In October 2008, Handler said that "a sequel does seem to be in the works. Paramount has had quite a few corporate shakeups, which has led to many a delay. Of course, many, many plans in Hollywood come to naught, but I'm assured that another film will be made. Someday. Perhaps." In June 2009, Silberling confirmed he still talked about the project with Handler, and suggested the sequel be a stop motion film, with each film in a new medium, due to the young lead actors having grown too old to continue their roles, saying, "In an odd way, the best thing you could do is actually have Lemony Snicket say to the audience, 'Okay, we pawned the first film off as a mere dramatization with actors. Now, I'm afraid I'm going to have to show you the real thing.'"

===Television series===

In November 2014, Netflix announced its plans for a television adaptation of the entire novel series. The series stars Neil Patrick Harris as Olaf, Malina Weissman, Louis Hynes and Presley Smith as the Baudelaire siblings, with Patrick Warburton as Lemony Snicket.

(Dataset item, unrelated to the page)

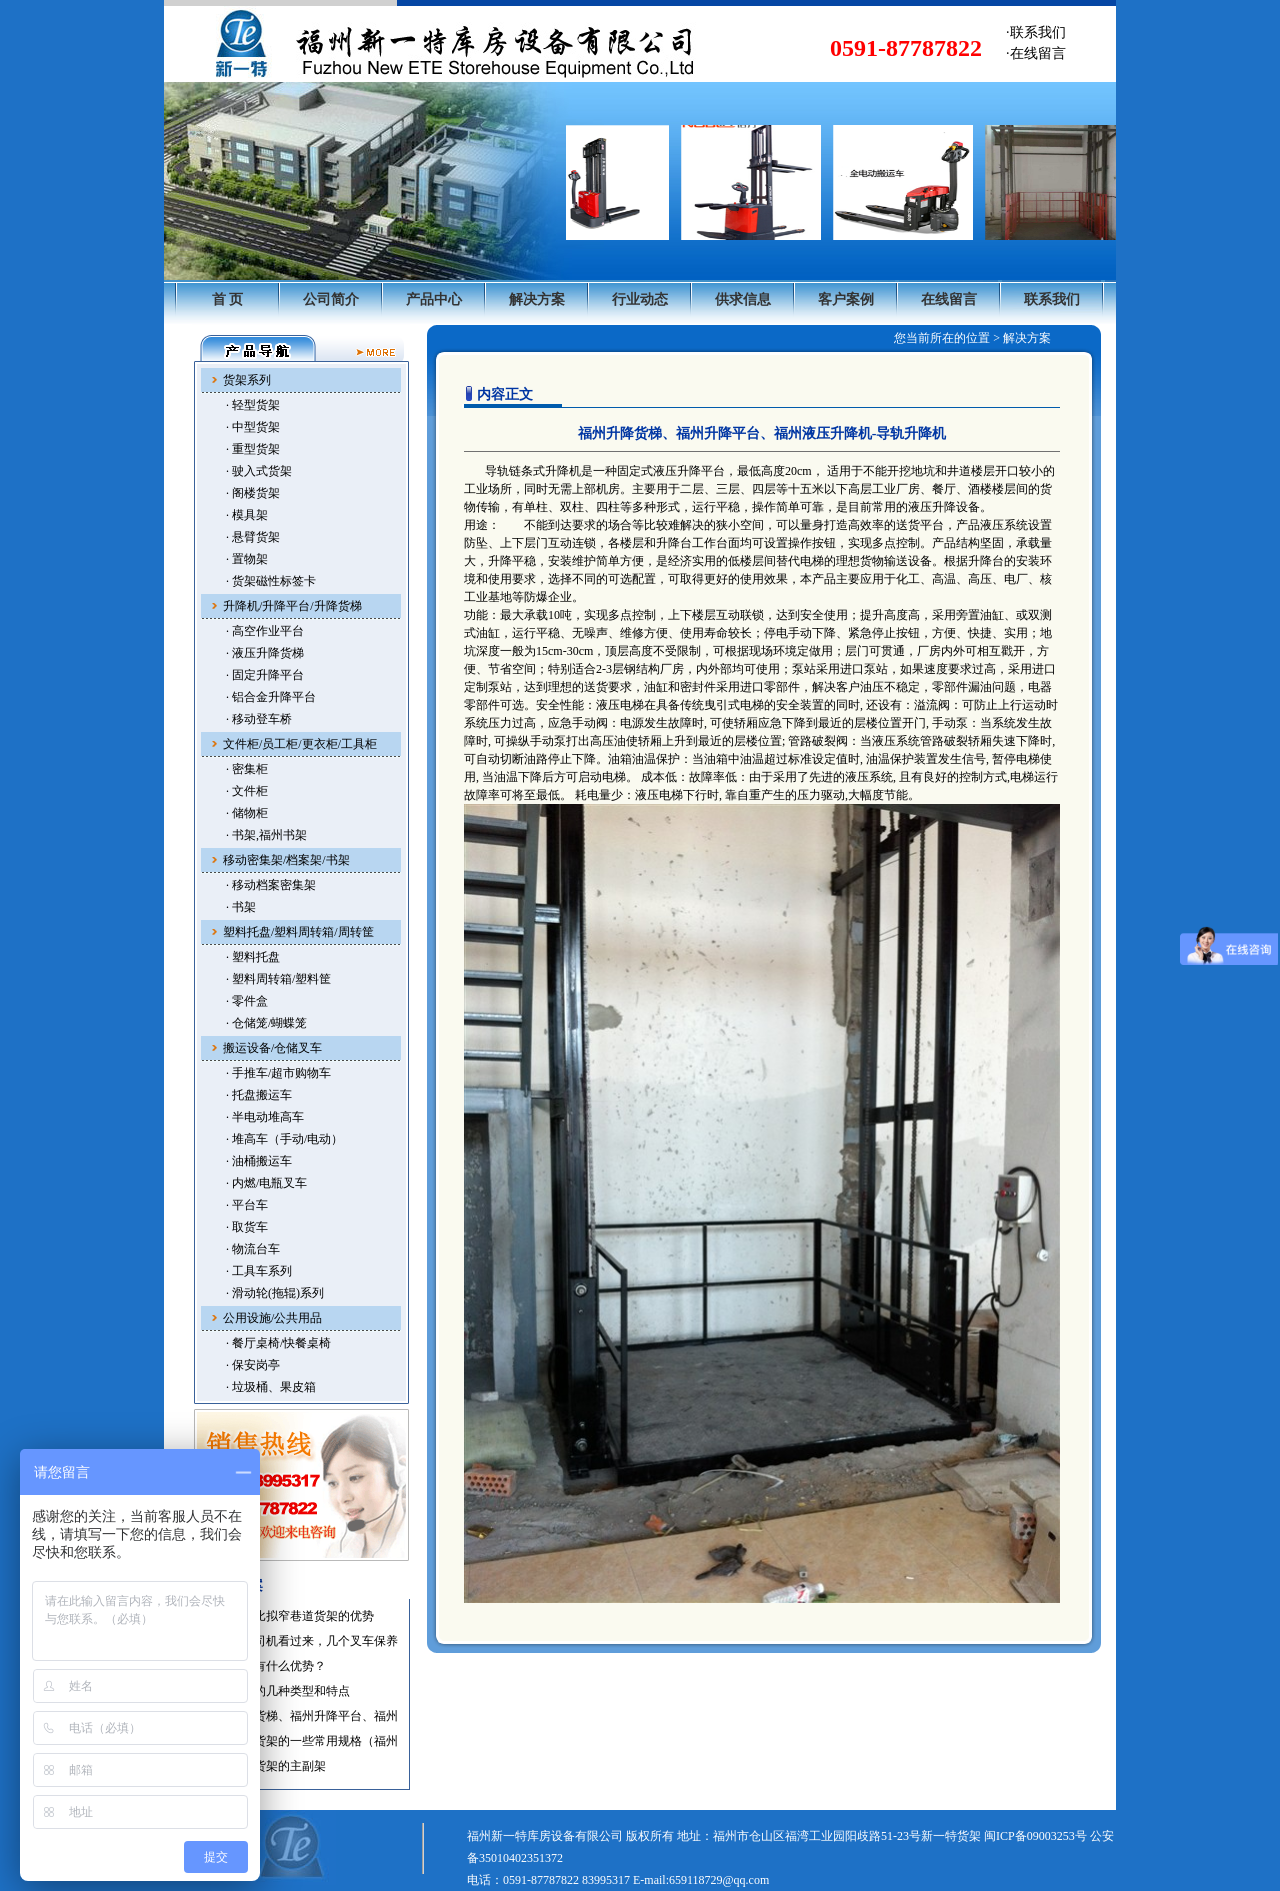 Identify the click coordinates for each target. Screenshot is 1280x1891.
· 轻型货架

The series, also titled A Series of Unfortunate Events, premiered on January 13, 2017. The first season consisted of eight episodes, and adapts the first four books of the series. Actress Catherine O'Hara was the only actor from the film to appear in both the film and the series; albeit as different characters. A Series of Unfortunate Events season two was released on March 30, 2018, and contains 10 episodes, adapting books five through nine of the novel series. The third and final season was released on January 1, 2019, and adapts the four remaining books in seven episodes.

==Video game==

A video game based on the film was released in 2004 by Activision for the PlayStation 2, GameCube, Xbox, Game Boy Advance, and Microsoft Windows. The player plays as all three orphans at points in the game.